- _Instructions for the task_
Out of the entries that follow, copy each line containing "charged".

*** Block opens ***

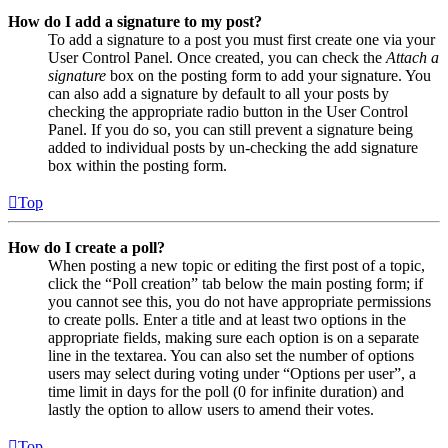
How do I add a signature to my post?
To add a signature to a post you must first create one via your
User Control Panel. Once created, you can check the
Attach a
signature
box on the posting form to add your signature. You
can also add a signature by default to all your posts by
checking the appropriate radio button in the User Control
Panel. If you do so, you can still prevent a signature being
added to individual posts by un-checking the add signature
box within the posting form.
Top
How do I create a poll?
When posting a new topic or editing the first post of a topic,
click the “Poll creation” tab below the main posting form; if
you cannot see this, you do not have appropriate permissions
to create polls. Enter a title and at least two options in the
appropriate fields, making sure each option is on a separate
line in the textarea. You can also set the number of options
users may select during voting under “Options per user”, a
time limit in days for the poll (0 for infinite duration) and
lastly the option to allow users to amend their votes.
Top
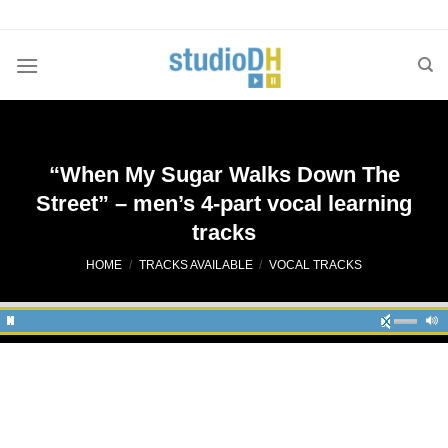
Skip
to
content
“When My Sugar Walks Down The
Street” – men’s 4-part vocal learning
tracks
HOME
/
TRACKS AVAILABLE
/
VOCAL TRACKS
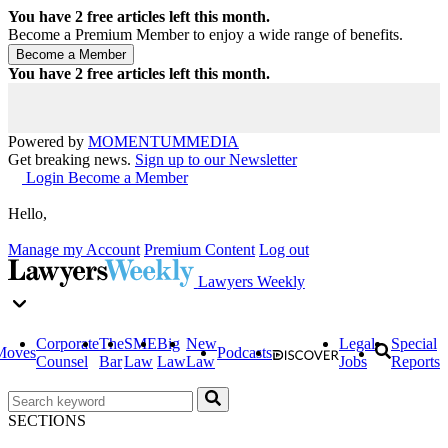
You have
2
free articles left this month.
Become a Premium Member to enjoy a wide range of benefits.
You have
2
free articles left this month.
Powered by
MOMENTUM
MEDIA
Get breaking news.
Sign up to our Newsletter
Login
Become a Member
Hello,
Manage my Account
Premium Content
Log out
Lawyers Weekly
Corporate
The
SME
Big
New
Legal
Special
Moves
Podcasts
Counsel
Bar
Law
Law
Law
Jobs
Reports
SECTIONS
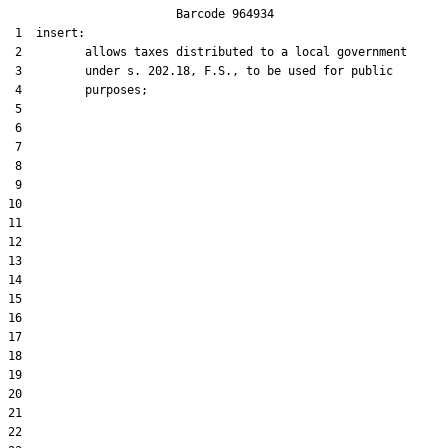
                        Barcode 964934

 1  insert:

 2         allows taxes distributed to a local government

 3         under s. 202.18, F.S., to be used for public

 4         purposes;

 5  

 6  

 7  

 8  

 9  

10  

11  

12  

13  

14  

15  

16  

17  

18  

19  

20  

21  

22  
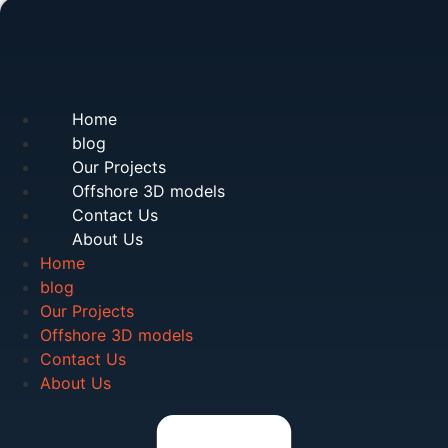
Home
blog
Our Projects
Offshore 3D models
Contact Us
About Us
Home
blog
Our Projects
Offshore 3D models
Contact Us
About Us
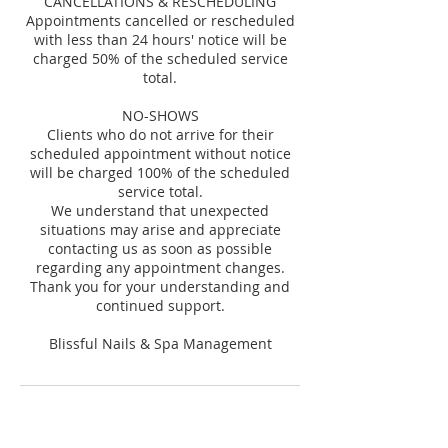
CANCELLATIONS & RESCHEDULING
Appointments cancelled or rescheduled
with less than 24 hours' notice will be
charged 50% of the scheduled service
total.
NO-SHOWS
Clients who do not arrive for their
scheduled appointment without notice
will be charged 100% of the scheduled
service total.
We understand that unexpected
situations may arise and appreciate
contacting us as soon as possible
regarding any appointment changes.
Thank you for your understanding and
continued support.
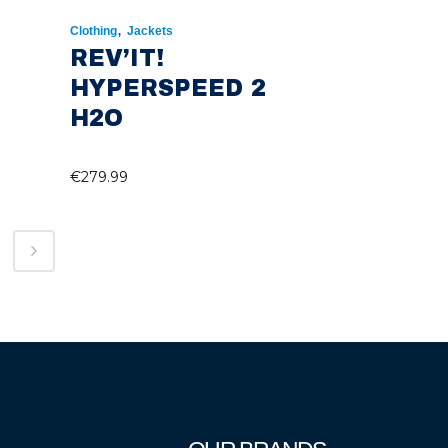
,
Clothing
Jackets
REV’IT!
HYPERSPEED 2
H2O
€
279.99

*** Block closes ***

- _Solution to the exercise_
charged 50% of the scheduled service
will be charged 100% of the scheduled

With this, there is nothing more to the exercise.